What to do: What do the lines say, reproduced word for word, from the first of the entries below through the line bearing "若葉マークのベンツです。ベンツに若葉マークが貼られてい"?

#### Data ####

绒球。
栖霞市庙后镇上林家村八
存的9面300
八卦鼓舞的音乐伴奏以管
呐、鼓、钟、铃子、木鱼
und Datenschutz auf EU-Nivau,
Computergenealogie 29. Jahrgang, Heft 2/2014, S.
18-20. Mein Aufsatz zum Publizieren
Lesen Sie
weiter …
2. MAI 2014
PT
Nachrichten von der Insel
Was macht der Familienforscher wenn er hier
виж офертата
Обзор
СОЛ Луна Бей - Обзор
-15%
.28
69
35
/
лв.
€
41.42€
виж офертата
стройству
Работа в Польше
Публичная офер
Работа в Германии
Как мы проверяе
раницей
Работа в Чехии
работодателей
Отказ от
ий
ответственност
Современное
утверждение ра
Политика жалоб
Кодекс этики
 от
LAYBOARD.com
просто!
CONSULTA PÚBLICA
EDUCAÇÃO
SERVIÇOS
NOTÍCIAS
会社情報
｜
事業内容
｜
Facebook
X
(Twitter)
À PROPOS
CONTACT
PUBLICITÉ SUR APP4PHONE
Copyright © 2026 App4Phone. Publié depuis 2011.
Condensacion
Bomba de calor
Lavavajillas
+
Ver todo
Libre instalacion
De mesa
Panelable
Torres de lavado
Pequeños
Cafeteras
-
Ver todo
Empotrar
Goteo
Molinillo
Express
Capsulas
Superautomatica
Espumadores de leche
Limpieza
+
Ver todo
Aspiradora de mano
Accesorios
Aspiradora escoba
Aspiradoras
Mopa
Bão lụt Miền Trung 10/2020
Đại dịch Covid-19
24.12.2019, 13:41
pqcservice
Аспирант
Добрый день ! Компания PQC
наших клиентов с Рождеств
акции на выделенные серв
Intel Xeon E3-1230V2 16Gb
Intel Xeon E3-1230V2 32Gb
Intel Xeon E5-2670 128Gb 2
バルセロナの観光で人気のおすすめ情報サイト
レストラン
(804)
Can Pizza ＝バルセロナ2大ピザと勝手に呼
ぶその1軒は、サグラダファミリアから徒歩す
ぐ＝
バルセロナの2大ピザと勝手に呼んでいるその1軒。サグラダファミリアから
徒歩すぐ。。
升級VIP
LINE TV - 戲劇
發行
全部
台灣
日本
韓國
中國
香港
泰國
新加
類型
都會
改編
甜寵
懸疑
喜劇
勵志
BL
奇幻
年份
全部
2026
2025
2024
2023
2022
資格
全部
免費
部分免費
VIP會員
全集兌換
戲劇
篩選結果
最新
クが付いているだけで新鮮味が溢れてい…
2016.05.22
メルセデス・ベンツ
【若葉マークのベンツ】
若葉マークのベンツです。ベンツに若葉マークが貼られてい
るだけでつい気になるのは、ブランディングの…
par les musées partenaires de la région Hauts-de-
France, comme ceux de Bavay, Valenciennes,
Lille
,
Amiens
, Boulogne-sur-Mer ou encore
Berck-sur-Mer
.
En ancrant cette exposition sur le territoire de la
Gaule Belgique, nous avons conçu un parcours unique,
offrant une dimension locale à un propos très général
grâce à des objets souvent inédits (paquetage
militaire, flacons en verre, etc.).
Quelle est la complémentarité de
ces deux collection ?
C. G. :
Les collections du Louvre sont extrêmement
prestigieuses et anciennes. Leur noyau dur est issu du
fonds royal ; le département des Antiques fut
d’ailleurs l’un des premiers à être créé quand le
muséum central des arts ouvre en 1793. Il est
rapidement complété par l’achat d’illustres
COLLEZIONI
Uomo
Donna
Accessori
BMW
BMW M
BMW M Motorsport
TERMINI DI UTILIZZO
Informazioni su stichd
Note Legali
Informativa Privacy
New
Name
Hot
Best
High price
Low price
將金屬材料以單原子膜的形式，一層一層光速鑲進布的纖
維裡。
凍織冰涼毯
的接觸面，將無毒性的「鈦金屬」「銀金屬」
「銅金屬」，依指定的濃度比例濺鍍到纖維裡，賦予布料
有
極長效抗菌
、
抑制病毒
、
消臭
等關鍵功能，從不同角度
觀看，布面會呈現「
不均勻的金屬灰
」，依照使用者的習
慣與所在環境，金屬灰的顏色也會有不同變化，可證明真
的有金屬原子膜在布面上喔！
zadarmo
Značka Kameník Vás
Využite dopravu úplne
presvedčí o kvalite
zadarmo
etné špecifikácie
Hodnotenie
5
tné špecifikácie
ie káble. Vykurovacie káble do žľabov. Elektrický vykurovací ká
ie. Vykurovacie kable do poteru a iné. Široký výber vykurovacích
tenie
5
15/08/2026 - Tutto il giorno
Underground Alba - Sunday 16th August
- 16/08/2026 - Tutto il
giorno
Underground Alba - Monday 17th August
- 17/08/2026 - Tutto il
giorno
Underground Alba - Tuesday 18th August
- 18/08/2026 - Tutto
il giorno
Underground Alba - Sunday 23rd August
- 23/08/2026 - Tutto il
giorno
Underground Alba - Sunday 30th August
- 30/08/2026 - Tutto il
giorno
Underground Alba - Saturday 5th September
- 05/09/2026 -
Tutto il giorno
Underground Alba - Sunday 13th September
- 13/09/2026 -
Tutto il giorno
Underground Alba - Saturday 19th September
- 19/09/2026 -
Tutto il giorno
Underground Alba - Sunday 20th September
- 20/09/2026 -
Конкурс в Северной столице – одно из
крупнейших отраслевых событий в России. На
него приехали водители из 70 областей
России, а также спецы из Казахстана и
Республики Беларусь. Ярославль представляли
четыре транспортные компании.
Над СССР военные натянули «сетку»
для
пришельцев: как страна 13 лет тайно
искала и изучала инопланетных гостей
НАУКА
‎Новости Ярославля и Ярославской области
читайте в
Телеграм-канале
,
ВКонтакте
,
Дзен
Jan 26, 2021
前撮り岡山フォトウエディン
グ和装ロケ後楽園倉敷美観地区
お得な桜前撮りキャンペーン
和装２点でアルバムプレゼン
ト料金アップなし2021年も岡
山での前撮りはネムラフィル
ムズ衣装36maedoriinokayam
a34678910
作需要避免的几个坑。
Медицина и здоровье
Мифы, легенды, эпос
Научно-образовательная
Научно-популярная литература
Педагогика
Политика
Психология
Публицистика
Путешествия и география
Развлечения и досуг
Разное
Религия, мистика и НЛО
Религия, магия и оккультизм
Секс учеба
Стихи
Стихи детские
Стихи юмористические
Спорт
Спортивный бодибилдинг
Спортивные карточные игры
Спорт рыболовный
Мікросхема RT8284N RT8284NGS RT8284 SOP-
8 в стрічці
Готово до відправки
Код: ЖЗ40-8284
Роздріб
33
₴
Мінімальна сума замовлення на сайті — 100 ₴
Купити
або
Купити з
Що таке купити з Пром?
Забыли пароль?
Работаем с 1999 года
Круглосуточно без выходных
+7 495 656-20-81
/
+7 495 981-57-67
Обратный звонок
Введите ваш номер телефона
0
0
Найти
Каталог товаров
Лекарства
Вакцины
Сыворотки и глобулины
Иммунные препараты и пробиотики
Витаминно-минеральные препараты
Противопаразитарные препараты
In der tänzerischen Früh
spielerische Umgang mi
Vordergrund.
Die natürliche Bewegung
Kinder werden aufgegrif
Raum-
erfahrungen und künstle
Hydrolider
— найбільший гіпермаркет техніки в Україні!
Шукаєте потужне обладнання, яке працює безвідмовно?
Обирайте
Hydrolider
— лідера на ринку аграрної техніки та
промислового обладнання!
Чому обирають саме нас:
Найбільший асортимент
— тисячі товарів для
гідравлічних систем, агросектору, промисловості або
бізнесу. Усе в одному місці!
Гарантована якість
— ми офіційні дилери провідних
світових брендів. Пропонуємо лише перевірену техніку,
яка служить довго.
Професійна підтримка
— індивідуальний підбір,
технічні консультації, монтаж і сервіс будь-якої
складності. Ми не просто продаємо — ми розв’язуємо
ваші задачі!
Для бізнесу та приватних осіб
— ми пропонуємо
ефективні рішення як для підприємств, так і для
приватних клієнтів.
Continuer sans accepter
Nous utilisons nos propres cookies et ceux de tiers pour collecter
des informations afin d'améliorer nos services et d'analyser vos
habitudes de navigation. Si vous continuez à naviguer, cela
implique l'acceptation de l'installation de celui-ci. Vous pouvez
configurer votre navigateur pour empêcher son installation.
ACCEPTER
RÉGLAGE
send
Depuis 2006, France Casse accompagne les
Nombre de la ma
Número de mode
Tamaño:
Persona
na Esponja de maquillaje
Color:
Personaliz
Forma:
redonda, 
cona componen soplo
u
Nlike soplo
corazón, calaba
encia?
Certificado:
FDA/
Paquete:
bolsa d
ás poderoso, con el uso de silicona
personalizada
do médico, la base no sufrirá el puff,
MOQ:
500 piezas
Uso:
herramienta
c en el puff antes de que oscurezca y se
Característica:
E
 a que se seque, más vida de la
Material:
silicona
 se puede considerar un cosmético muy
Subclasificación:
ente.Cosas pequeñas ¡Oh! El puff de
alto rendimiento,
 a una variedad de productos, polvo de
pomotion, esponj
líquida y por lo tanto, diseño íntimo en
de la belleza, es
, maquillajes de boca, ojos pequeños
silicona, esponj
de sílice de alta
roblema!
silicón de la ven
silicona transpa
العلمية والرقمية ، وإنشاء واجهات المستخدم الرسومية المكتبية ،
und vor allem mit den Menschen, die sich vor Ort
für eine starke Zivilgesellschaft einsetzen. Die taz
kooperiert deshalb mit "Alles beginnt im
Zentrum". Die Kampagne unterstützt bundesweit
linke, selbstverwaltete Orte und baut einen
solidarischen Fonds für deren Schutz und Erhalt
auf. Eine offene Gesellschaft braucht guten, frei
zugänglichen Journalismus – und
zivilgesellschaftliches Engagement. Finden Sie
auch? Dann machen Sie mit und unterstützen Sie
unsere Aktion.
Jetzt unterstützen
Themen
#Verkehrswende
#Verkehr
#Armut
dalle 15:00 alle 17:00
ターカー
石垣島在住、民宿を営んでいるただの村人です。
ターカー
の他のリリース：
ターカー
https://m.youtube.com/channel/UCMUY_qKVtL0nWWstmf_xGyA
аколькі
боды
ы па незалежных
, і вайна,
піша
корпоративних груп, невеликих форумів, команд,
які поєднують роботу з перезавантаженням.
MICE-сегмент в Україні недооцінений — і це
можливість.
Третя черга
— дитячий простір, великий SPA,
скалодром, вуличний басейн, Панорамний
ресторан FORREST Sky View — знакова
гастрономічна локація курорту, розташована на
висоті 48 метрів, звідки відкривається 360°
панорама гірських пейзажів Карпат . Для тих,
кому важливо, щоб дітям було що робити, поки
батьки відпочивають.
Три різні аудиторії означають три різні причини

####

Exercise answer:
绒球。
栖霞市庙后镇上林家村八
存的9面300
八卦鼓舞的音乐伴奏以管
呐、鼓、钟、铃子、木鱼
und Datenschutz auf EU-Nivau,
Computergenealogie 29. Jahrgang, Heft 2/2014, S.
18-20. Mein Aufsatz zum Publizieren
Lesen Sie
weiter …
2. MAI 2014
PT
Nachrichten von der Insel
Was macht der Familienforscher wenn er hier
виж офертата
Обзор
СОЛ Луна Бей - Обзор
-15%
.28
69
35
/
лв.
€
41.42€
виж офертата
стройству
Работа в Польше
Публичная офер
Работа в Германии
Как мы проверяе
раницей
Работа в Чехии
работодателей
Отказ от
ий
ответственност
Современное
утверждение ра
Политика жалоб
Кодекс этики
 от
LAYBOARD.com
просто!
CONSULTA PÚBLICA
EDUCAÇÃO
SERVIÇOS
NOTÍCIAS
会社情報
｜
事業内容
｜
Facebook
X
(Twitter)
À PROPOS
CONTACT
PUBLICITÉ SUR APP4PHONE
Copyright © 2026 App4Phone. Publié depuis 2011.
Condensacion
Bomba de calor
Lavavajillas
+
Ver todo
Libre instalacion
De mesa
Panelable
Torres de lavado
Pequeños
Cafeteras
-
Ver todo
Empotrar
Goteo
Molinillo
Express
Capsulas
Superautomatica
Espumadores de leche
Limpieza
+
Ver todo
Aspiradora de mano
Accesorios
Aspiradora escoba
Aspiradoras
Mopa
Bão lụt Miền Trung 10/2020
Đại dịch Covid-19
24.12.2019, 13:41
pqcservice
Аспирант
Добрый день ! Компания PQC
наших клиентов с Рождеств
акции на выделенные серв
Intel Xeon E3-1230V2 16Gb
Intel Xeon E3-1230V2 32Gb
Intel Xeon E5-2670 128Gb 2
バルセロナの観光で人気のおすすめ情報サイト
レストラン
(804)
Can Pizza ＝バルセロナ2大ピザと勝手に呼
ぶその1軒は、サグラダファミリアから徒歩す
ぐ＝
バルセロナの2大ピザと勝手に呼んでいるその1軒。サグラダファミリアから
徒歩すぐ。。
升級VIP
LINE TV - 戲劇
發行
全部
台灣
日本
韓國
中國
香港
泰國
新加
類型
都會
改編
甜寵
懸疑
喜劇
勵志
BL
奇幻
年份
全部
2026
2025
2024
2023
2022
資格
全部
免費
部分免費
VIP會員
全集兌換
戲劇
篩選結果
最新
クが付いているだけで新鮮味が溢れてい…
2016.05.22
メルセデス・ベンツ
【若葉マークのベンツ】
若葉マークのベンツです。ベンツに若葉マークが貼られてい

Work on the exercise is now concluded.